In this study, patients will receive either the experimental agent (midostaurin) or placebo
combined with chemotherapy treatment. Patients are stratified according to FLT3 mutation
status (internal tandem duplication [ITD] allelic ratio < 0.7 vs ITD allelic ratio ≥ 0.7 vs
tandem kinase domain [TKD]). There are three parts to the study treatment: remission
induction therapy, remission consolidation therapy and continuation therapy.
Remission Induction Therapy:
- Cytarabine 200 mg/m2/day by continuous intravenous infusion on days 1-7
- Daunorubicin 60 mg/m2/day by intravenous push or short infusion on days 1-3
- Midostaurin 50 mg (two 25 mg capsules) or placebo for midostaurin (2 capsules) twice a
day by mouth on days 8-21
- A bone marrow aspiration will be performed in all patients on Day 21 to determine the
need for a second induction cycle.
Remission Consolidation (Four Remission Consolidation Cycles):
- High dose cytarabine 3000 mg/m2 will be given by intravenous infusion over 3 hours every
12 hours on days 1, 3 and 5. Serial neurologic evaluation will be performed before and
following the infusion of high-dose cytarabine.

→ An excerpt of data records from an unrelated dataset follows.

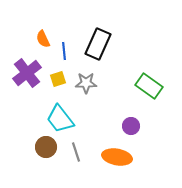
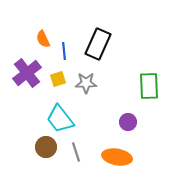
green rectangle: rotated 52 degrees clockwise
purple circle: moved 3 px left, 4 px up
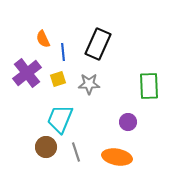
blue line: moved 1 px left, 1 px down
gray star: moved 3 px right, 1 px down
cyan trapezoid: rotated 60 degrees clockwise
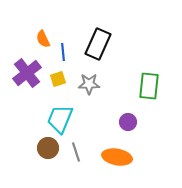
green rectangle: rotated 8 degrees clockwise
brown circle: moved 2 px right, 1 px down
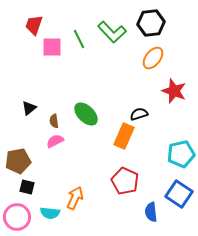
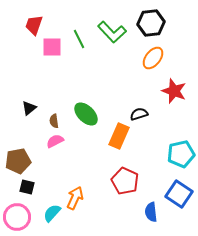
orange rectangle: moved 5 px left
cyan semicircle: moved 2 px right; rotated 126 degrees clockwise
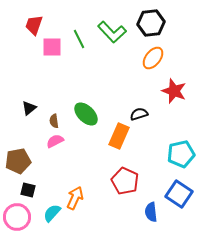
black square: moved 1 px right, 3 px down
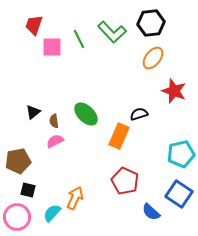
black triangle: moved 4 px right, 4 px down
blue semicircle: rotated 42 degrees counterclockwise
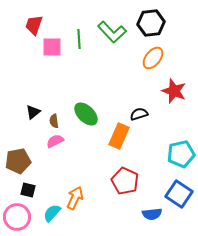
green line: rotated 24 degrees clockwise
blue semicircle: moved 1 px right, 2 px down; rotated 48 degrees counterclockwise
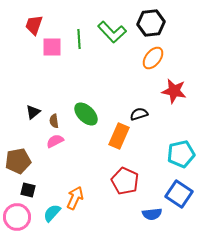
red star: rotated 10 degrees counterclockwise
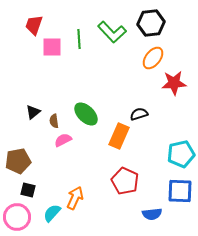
red star: moved 8 px up; rotated 15 degrees counterclockwise
pink semicircle: moved 8 px right, 1 px up
blue square: moved 1 px right, 3 px up; rotated 32 degrees counterclockwise
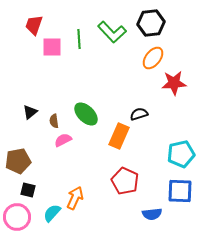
black triangle: moved 3 px left
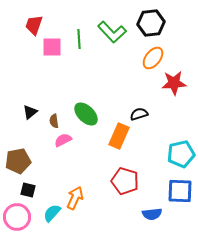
red pentagon: rotated 8 degrees counterclockwise
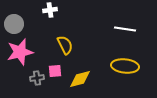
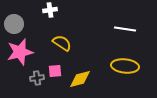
yellow semicircle: moved 3 px left, 2 px up; rotated 30 degrees counterclockwise
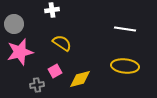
white cross: moved 2 px right
pink square: rotated 24 degrees counterclockwise
gray cross: moved 7 px down
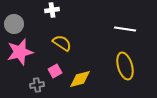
yellow ellipse: rotated 68 degrees clockwise
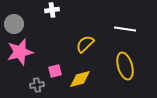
yellow semicircle: moved 23 px right, 1 px down; rotated 78 degrees counterclockwise
pink square: rotated 16 degrees clockwise
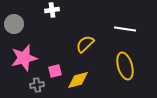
pink star: moved 4 px right, 6 px down
yellow diamond: moved 2 px left, 1 px down
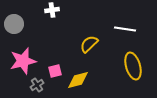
yellow semicircle: moved 4 px right
pink star: moved 1 px left, 3 px down
yellow ellipse: moved 8 px right
gray cross: rotated 24 degrees counterclockwise
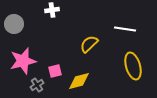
yellow diamond: moved 1 px right, 1 px down
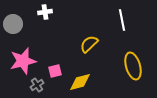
white cross: moved 7 px left, 2 px down
gray circle: moved 1 px left
white line: moved 3 px left, 9 px up; rotated 70 degrees clockwise
yellow diamond: moved 1 px right, 1 px down
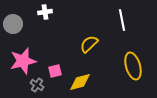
gray cross: rotated 24 degrees counterclockwise
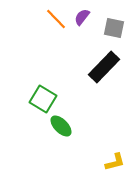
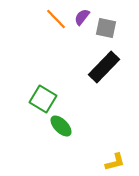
gray square: moved 8 px left
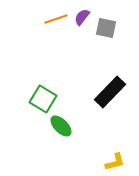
orange line: rotated 65 degrees counterclockwise
black rectangle: moved 6 px right, 25 px down
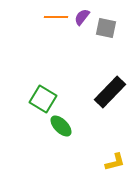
orange line: moved 2 px up; rotated 20 degrees clockwise
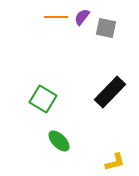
green ellipse: moved 2 px left, 15 px down
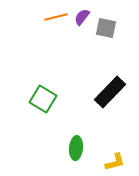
orange line: rotated 15 degrees counterclockwise
green ellipse: moved 17 px right, 7 px down; rotated 50 degrees clockwise
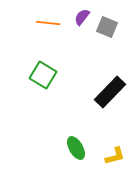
orange line: moved 8 px left, 6 px down; rotated 20 degrees clockwise
gray square: moved 1 px right, 1 px up; rotated 10 degrees clockwise
green square: moved 24 px up
green ellipse: rotated 35 degrees counterclockwise
yellow L-shape: moved 6 px up
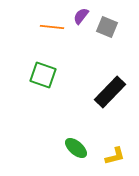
purple semicircle: moved 1 px left, 1 px up
orange line: moved 4 px right, 4 px down
green square: rotated 12 degrees counterclockwise
green ellipse: rotated 20 degrees counterclockwise
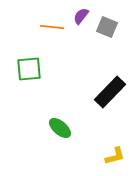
green square: moved 14 px left, 6 px up; rotated 24 degrees counterclockwise
green ellipse: moved 16 px left, 20 px up
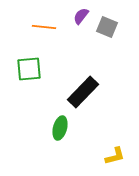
orange line: moved 8 px left
black rectangle: moved 27 px left
green ellipse: rotated 65 degrees clockwise
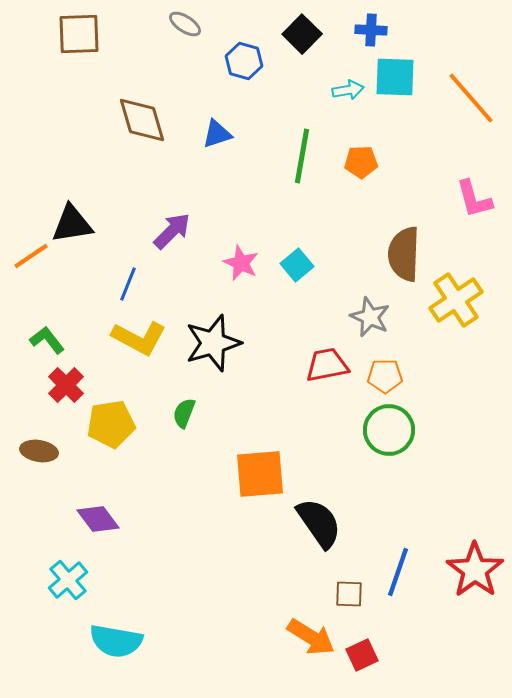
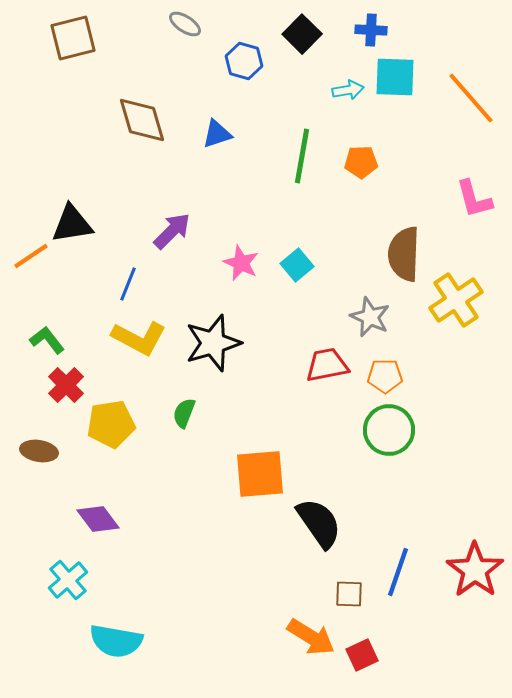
brown square at (79, 34): moved 6 px left, 4 px down; rotated 12 degrees counterclockwise
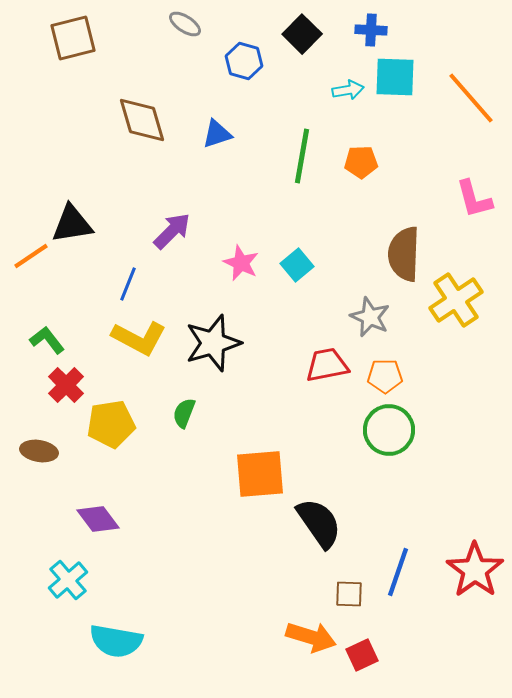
orange arrow at (311, 637): rotated 15 degrees counterclockwise
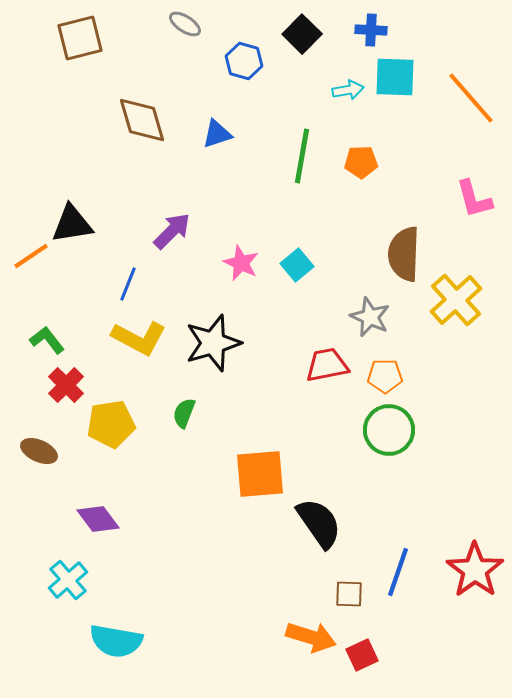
brown square at (73, 38): moved 7 px right
yellow cross at (456, 300): rotated 8 degrees counterclockwise
brown ellipse at (39, 451): rotated 15 degrees clockwise
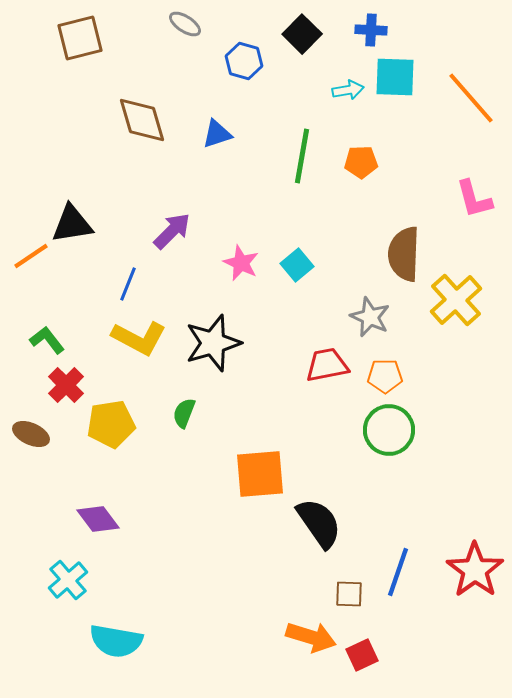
brown ellipse at (39, 451): moved 8 px left, 17 px up
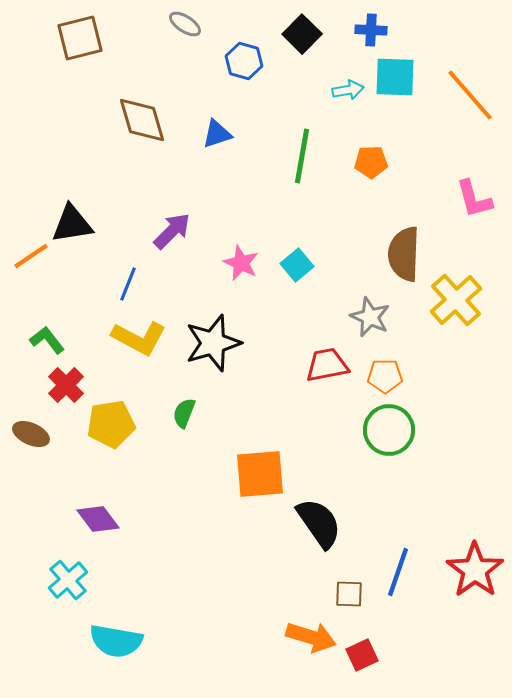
orange line at (471, 98): moved 1 px left, 3 px up
orange pentagon at (361, 162): moved 10 px right
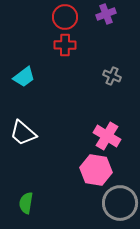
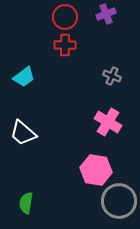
pink cross: moved 1 px right, 14 px up
gray circle: moved 1 px left, 2 px up
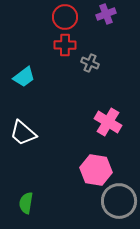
gray cross: moved 22 px left, 13 px up
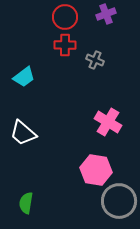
gray cross: moved 5 px right, 3 px up
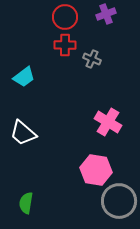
gray cross: moved 3 px left, 1 px up
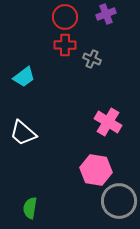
green semicircle: moved 4 px right, 5 px down
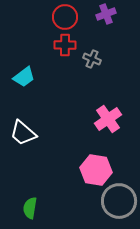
pink cross: moved 3 px up; rotated 24 degrees clockwise
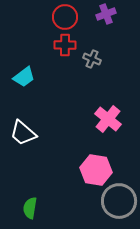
pink cross: rotated 16 degrees counterclockwise
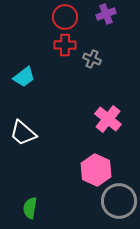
pink hexagon: rotated 16 degrees clockwise
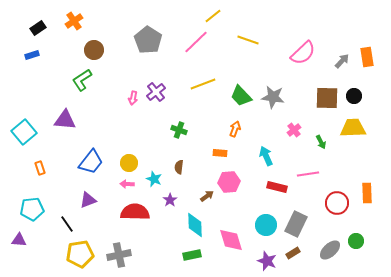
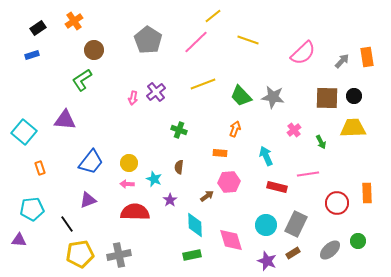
cyan square at (24, 132): rotated 10 degrees counterclockwise
green circle at (356, 241): moved 2 px right
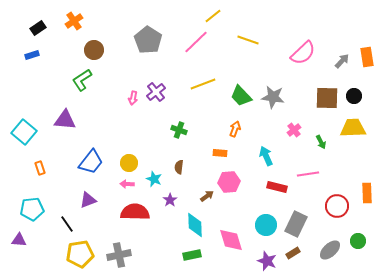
red circle at (337, 203): moved 3 px down
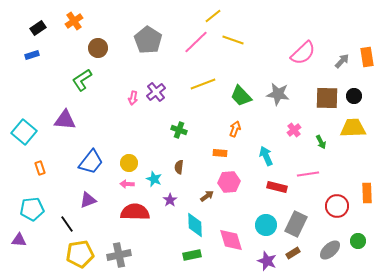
yellow line at (248, 40): moved 15 px left
brown circle at (94, 50): moved 4 px right, 2 px up
gray star at (273, 97): moved 5 px right, 3 px up
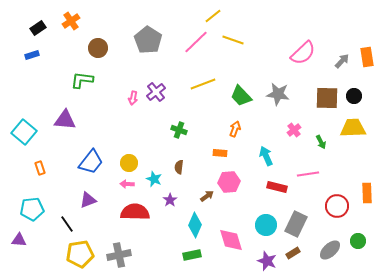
orange cross at (74, 21): moved 3 px left
green L-shape at (82, 80): rotated 40 degrees clockwise
cyan diamond at (195, 225): rotated 25 degrees clockwise
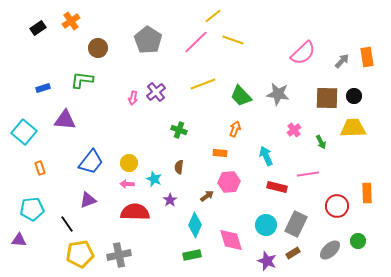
blue rectangle at (32, 55): moved 11 px right, 33 px down
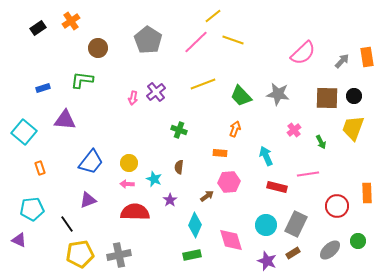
yellow trapezoid at (353, 128): rotated 68 degrees counterclockwise
purple triangle at (19, 240): rotated 21 degrees clockwise
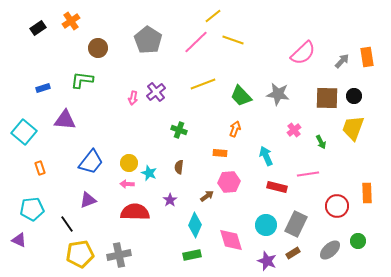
cyan star at (154, 179): moved 5 px left, 6 px up
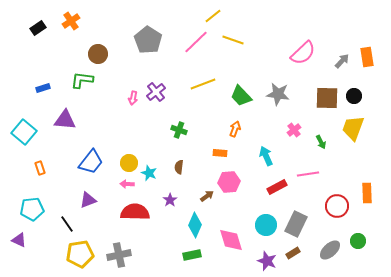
brown circle at (98, 48): moved 6 px down
red rectangle at (277, 187): rotated 42 degrees counterclockwise
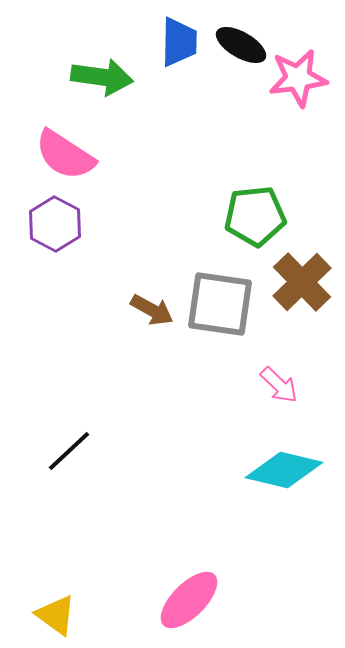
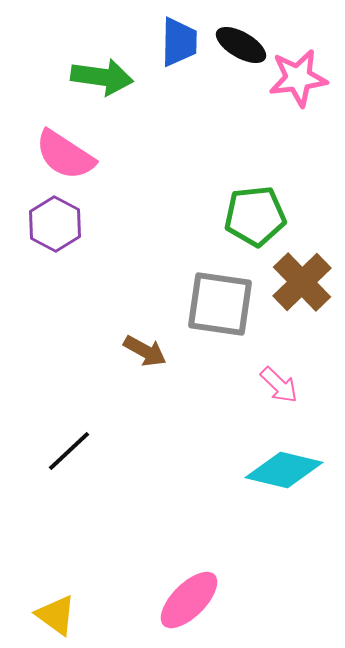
brown arrow: moved 7 px left, 41 px down
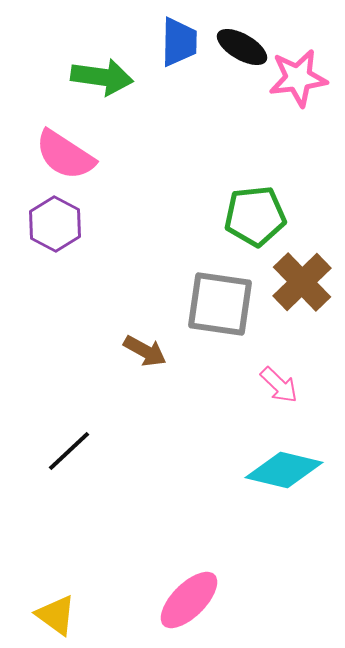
black ellipse: moved 1 px right, 2 px down
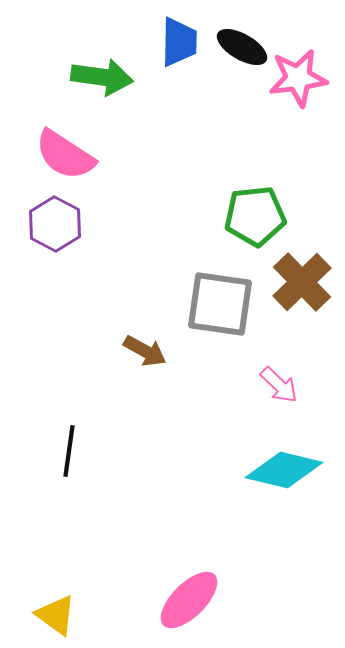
black line: rotated 39 degrees counterclockwise
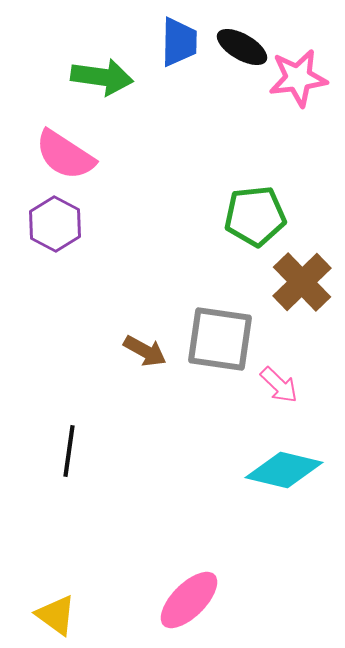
gray square: moved 35 px down
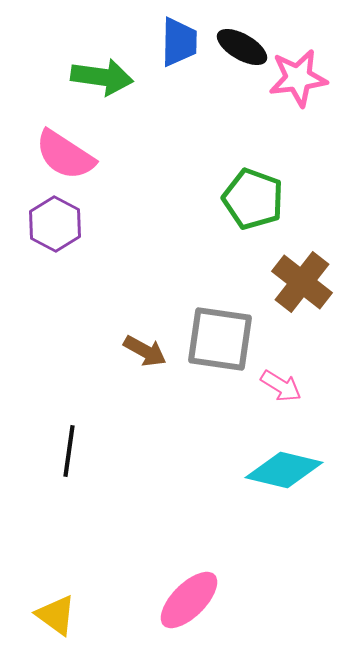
green pentagon: moved 2 px left, 17 px up; rotated 26 degrees clockwise
brown cross: rotated 8 degrees counterclockwise
pink arrow: moved 2 px right, 1 px down; rotated 12 degrees counterclockwise
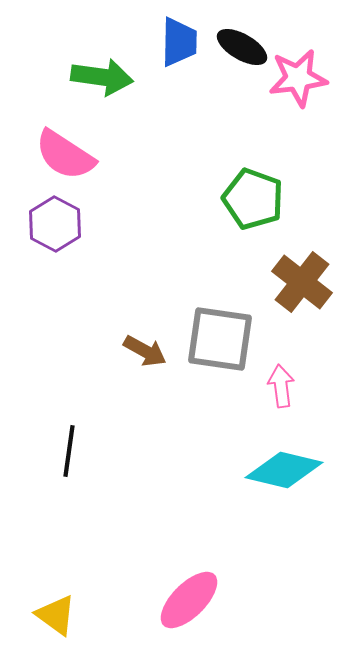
pink arrow: rotated 129 degrees counterclockwise
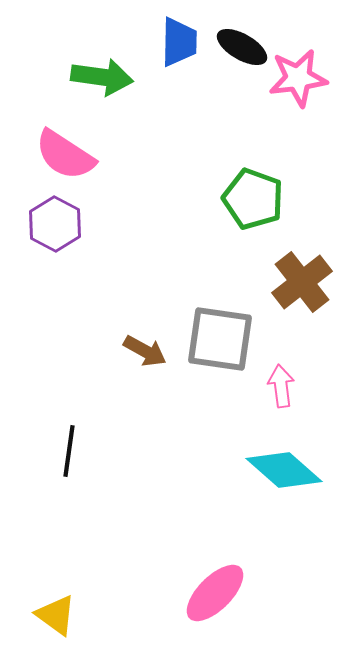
brown cross: rotated 14 degrees clockwise
cyan diamond: rotated 28 degrees clockwise
pink ellipse: moved 26 px right, 7 px up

- Dexamethasone 0.1% or other corticosteroid ophthalmic solution 2 drops to each eye once
daily to begin 6-12 hours prior to the initiation of the cytarabine infusion and to
continue for at least 24 hours after the last cytarabine dose.
- Midostaurin 50 mg (two 25 mg capsules) or placebo for midostaurin (2 capsules) twice a
day by mouth on days 8-21
Midostaurin/Placebo Continuation Therapy:
- Midostaurin 50 mg (two 25 mg capsules) or placebo for midostaurin (2 capsules) by mouth
twice a day for 28 days. Each cycle will be 28 days in length. Continuation therapy with
midostaurin/placebo will continue until relapse or for 12 cycles maximum.
The primary and secondary objectives of this study are:
Primary objective:
- To determine if the addition of midostaurin to daunorubicin/cytarabine induction,
high-dose cytarabine consolidation, and continuation therapy improves overall survival
(OS) in both the mutant FLT3-ITD and FLT3-TKD AML patients
Secondary objectives:
- To compare the overall survival (OS) in the two groups using an analysis in which
patients who receive a stem cell transplant are censored at the time of transplant
- To compare the complete response (CR) rate between the two treatment groups
- To compare the event-free survival (EFS) between the two treatment groups
- To compare the disease free survival (DFS) of the two treatment groups
- To compare the disease free survival rate one year after completion of the continuation
phase of the two groups
- To assess the toxicity of the experimental combination
- To describe the interaction between treatment outcome and pretreatment characteristics
such as age, performance status, white blood cell (WBC) count, morphology, cytogenetics,
and molecular and pharmacodynamic features
- To assess the population pharmacokinetics (popPK) of midostaurin and its two major
metabolites (CGP52421 and CGP62221). The potential association(s) between PK exposure
and FLT3 status, OS, EFS and clinical response will be explored
There is a pharmacokinetic sub-study (CALGB 60706) within CALGB 10603. This embedded
companion study must be offered to all patients enrolled on CALGB 10603, although patients
may opt not to participate in CALGB 60706.
After study entry, patients are followed periodically for up to 10 years.